[[ Exercise data open ]]

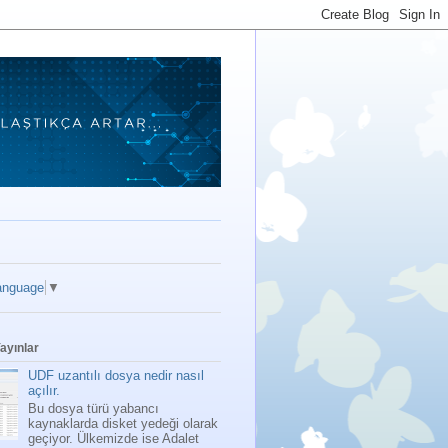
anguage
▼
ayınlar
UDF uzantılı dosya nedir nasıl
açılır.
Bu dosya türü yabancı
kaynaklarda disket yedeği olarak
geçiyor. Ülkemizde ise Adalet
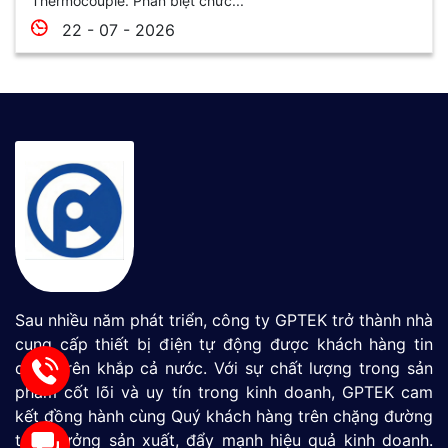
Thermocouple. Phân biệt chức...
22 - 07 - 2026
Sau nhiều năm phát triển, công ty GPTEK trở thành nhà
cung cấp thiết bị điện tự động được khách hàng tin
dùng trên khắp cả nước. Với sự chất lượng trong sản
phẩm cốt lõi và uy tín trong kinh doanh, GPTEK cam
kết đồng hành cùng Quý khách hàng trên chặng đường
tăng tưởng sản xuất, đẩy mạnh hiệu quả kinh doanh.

[[ Exercise data closed ]]
[[ Exercise data open ]]

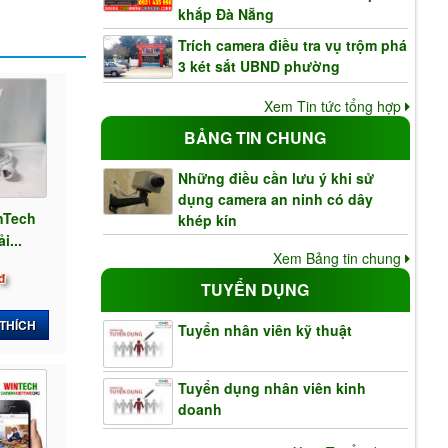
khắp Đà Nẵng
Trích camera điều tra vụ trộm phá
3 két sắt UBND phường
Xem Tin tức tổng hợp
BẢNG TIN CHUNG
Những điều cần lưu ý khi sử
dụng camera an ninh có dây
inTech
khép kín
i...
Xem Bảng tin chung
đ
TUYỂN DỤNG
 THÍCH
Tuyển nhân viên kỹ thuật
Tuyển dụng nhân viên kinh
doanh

[[ Exercise data closed ]]
[[ Exercise data open ]]

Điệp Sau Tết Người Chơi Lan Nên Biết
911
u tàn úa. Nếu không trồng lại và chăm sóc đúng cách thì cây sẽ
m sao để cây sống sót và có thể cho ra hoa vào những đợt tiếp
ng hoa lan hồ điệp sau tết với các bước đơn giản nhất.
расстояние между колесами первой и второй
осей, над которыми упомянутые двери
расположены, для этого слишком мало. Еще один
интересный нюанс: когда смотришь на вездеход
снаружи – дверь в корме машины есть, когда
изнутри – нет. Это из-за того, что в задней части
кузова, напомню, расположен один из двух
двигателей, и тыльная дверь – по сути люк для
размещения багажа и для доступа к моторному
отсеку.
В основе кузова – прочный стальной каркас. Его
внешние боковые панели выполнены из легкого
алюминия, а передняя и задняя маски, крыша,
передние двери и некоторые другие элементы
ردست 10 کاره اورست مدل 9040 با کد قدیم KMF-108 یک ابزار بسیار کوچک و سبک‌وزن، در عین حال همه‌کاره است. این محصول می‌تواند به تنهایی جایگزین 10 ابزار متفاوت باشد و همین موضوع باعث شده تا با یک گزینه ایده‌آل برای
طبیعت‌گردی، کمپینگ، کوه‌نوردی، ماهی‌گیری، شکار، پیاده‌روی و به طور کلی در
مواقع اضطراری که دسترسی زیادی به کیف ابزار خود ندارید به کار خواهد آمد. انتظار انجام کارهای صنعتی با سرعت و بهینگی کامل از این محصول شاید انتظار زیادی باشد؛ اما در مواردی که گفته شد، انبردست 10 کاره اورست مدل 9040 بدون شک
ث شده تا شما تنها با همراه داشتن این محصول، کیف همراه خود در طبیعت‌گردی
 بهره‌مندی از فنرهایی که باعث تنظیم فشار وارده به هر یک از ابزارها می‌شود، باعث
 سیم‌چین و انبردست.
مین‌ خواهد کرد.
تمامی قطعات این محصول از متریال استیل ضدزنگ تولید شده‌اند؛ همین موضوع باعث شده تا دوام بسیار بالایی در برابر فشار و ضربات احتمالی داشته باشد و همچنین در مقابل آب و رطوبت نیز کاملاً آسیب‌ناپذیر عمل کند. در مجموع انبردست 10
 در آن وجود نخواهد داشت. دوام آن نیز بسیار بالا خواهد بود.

[[ Exercise data closed ]]

■ What is expected:
Precisely those lines above that run from the line with "kaynaklarda disket yedeği olarak" up to and including the line with "tăng tưởng sản" are to be set down, with the pictures omitted.

■ Response box:
kaynaklarda disket yedeği olarak
geçiyor. Ülkemizde ise Adalet
Thermocouple. Phân biệt chức...
22 - 07 - 2026
Sau nhiều năm phát triển, công ty GPTEK trở thành nhà
cung cấp thiết bị điện tự động được khách hàng tin
dùng trên khắp cả nước. Với sự chất lượng trong sản
phẩm cốt lõi và uy tín trong kinh doanh, GPTEK cam
kết đồng hành cùng Quý khách hàng trên chặng đường
tăng tưởng sản xuất, đẩy mạnh hiệu quả kinh doanh.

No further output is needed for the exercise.